» **Problem to work on**
Would you return exactly the lines below from the line with "E-Mail-Adresse" through the line with "상의 시청자에게 도달한 프라임 비디오의 가장 성", both included, and nothing else, leaving out the pictures?

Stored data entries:
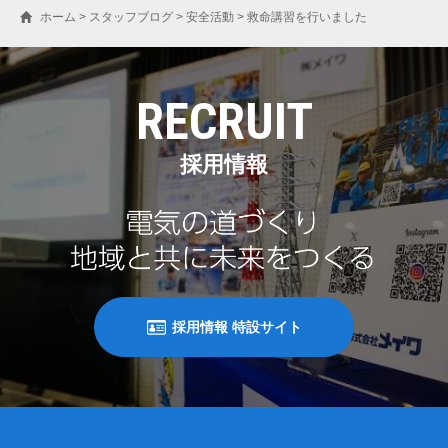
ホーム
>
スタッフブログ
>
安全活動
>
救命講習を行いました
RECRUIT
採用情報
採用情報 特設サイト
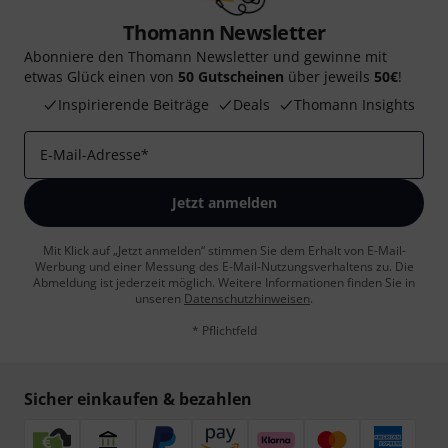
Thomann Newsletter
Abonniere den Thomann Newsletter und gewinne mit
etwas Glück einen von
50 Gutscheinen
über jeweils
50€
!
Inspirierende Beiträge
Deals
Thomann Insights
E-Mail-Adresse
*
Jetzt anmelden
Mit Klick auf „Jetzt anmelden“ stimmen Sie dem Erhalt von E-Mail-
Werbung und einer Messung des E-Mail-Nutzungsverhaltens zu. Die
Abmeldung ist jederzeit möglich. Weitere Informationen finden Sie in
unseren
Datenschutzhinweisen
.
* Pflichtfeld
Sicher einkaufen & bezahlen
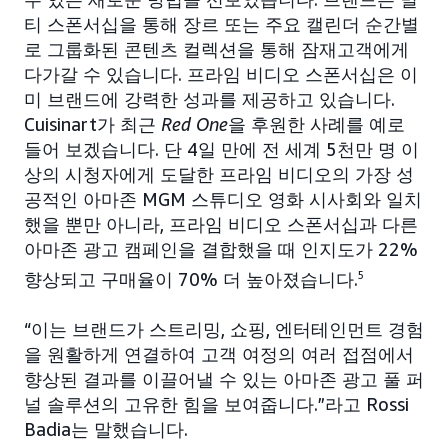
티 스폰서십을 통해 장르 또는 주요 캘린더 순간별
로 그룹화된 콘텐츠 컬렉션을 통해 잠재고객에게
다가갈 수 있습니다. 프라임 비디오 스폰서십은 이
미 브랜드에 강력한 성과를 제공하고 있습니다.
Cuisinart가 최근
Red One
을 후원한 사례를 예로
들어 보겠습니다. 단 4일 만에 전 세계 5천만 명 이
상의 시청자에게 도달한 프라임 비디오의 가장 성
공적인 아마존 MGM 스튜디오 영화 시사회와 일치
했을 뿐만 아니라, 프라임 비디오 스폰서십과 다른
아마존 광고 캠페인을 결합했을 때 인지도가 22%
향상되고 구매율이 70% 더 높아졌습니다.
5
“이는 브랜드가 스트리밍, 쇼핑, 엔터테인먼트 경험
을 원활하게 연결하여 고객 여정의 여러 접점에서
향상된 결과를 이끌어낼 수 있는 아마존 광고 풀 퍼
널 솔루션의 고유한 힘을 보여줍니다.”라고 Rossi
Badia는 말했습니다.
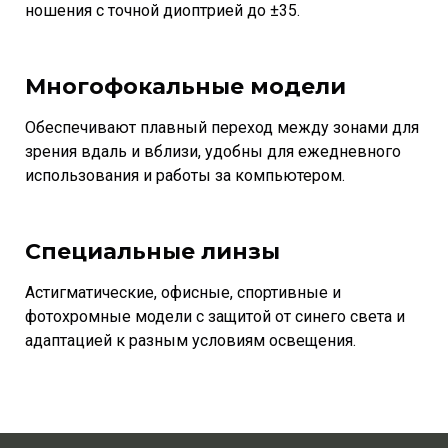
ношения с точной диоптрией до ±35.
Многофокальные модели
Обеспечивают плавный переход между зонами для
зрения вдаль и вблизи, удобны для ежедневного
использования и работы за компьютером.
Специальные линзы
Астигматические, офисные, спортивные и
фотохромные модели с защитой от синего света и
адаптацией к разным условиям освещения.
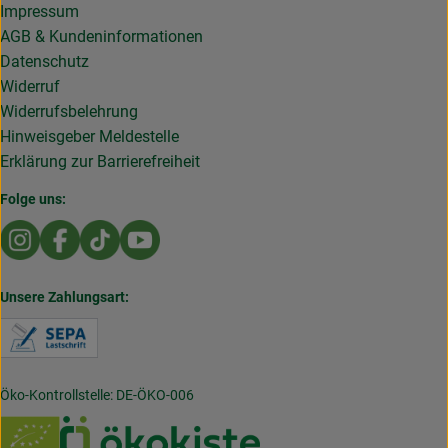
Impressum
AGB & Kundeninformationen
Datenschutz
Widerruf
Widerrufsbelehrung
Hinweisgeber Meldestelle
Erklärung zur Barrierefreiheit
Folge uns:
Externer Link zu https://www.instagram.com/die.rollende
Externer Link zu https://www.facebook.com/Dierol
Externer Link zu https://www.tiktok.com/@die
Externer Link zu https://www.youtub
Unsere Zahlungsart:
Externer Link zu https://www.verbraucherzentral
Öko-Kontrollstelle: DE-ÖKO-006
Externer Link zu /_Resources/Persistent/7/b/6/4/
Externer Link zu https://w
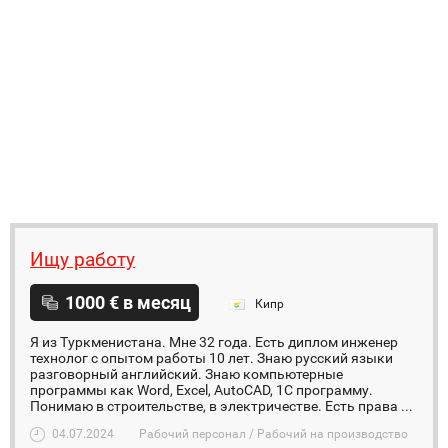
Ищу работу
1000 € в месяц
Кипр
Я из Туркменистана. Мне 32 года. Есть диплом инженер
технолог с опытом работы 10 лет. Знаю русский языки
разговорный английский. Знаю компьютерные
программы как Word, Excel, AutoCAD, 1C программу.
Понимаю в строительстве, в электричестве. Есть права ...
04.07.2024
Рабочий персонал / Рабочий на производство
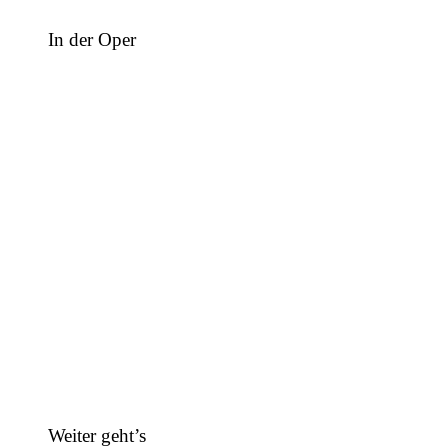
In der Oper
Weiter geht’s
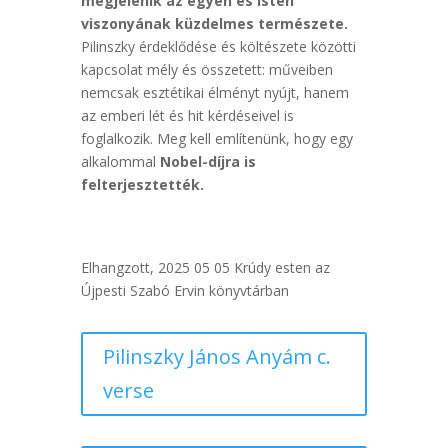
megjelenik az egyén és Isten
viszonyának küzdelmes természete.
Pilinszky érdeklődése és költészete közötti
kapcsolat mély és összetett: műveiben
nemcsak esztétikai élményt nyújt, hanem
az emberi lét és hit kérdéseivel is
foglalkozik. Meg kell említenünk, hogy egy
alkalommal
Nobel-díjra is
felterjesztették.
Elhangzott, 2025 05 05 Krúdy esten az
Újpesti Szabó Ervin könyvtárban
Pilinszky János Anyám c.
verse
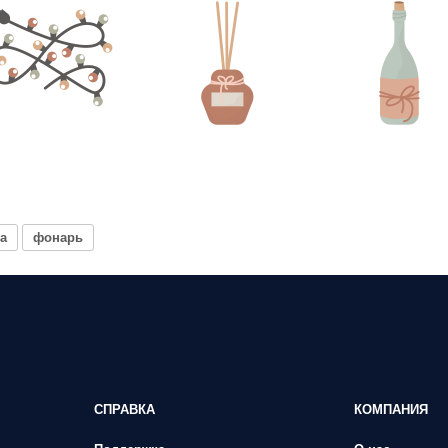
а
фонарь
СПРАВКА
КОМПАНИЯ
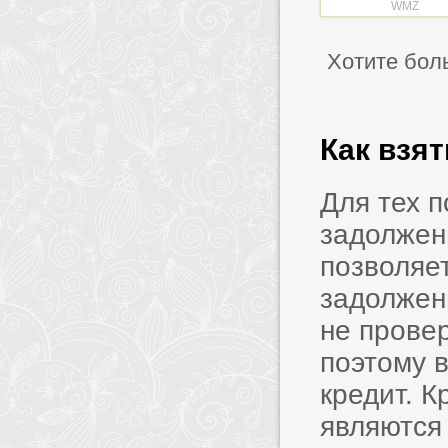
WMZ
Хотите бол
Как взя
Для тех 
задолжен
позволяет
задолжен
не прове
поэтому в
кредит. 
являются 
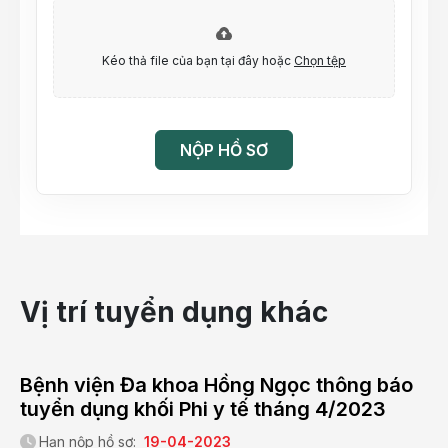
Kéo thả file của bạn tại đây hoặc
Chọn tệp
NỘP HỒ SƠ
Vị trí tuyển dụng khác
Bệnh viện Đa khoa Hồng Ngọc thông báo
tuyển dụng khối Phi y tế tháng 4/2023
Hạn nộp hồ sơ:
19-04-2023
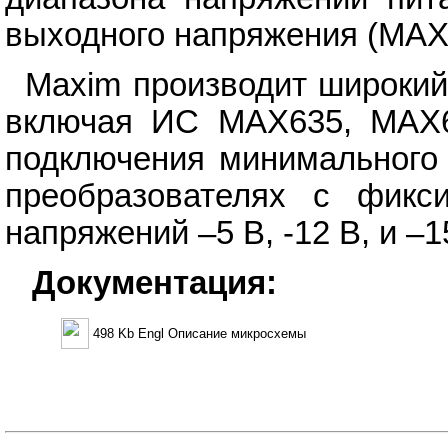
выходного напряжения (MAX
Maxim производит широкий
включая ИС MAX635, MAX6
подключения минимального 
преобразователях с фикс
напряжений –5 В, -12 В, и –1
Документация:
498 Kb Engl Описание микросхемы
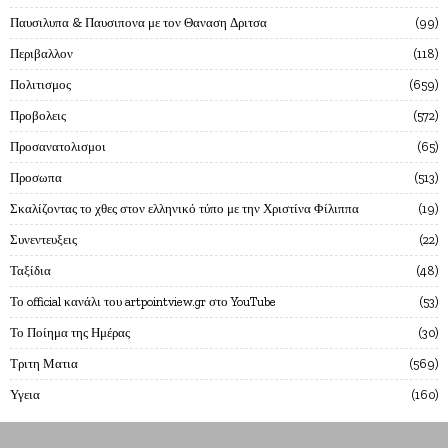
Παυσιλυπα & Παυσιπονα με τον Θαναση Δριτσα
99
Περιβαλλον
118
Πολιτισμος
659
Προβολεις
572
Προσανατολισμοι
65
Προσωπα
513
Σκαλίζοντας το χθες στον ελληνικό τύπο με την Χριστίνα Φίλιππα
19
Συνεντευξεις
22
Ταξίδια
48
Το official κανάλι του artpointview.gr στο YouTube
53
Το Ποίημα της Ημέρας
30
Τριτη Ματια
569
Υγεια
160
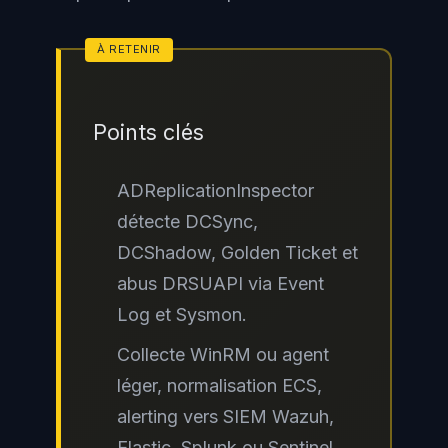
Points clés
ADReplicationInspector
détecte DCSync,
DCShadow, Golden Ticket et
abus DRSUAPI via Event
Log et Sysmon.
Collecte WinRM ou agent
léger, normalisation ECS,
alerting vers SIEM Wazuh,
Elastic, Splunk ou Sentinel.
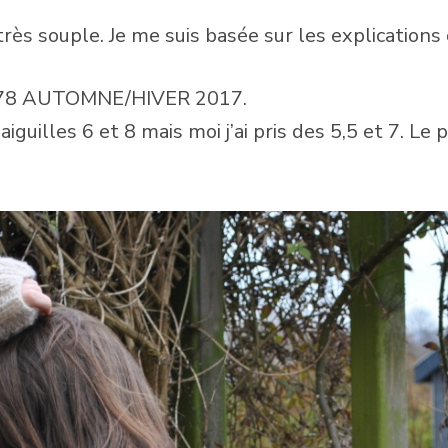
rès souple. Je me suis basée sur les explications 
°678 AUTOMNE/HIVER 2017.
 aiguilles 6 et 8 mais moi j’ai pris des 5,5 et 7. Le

» **Response below**
E-Mail-Adresse
*
Jetzt anmelden
Mit Klick auf „Jetzt anmelden“ stimmen Sie dem Erhalt von E-Mail-
Werbung und einer Messung des E-Mail-Nutzungsverhaltens zu. Die
Abmeldung ist jederzeit möglich. Weitere Informationen finden Sie in
unseren
Datenschutzhinweisen
.
* Pflichtfeld
Sicher einkaufen & bezahlen
티 스폰서십을 통해 장르 또는 주요 캘린더 순간별
로 그룹화된 콘텐츠 컬렉션을 통해 잠재고객에게
다가갈 수 있습니다. 프라임 비디오 스폰서십은 이
미 브랜드에 강력한 성과를 제공하고 있습니다.
Cuisinart가 최근
Red One
을 후원한 사례를 예로
들어 보겠습니다. 단 4일 만에 전 세계 5천만 명 이
상의 시청자에게 도달한 프라임 비디오의 가장 성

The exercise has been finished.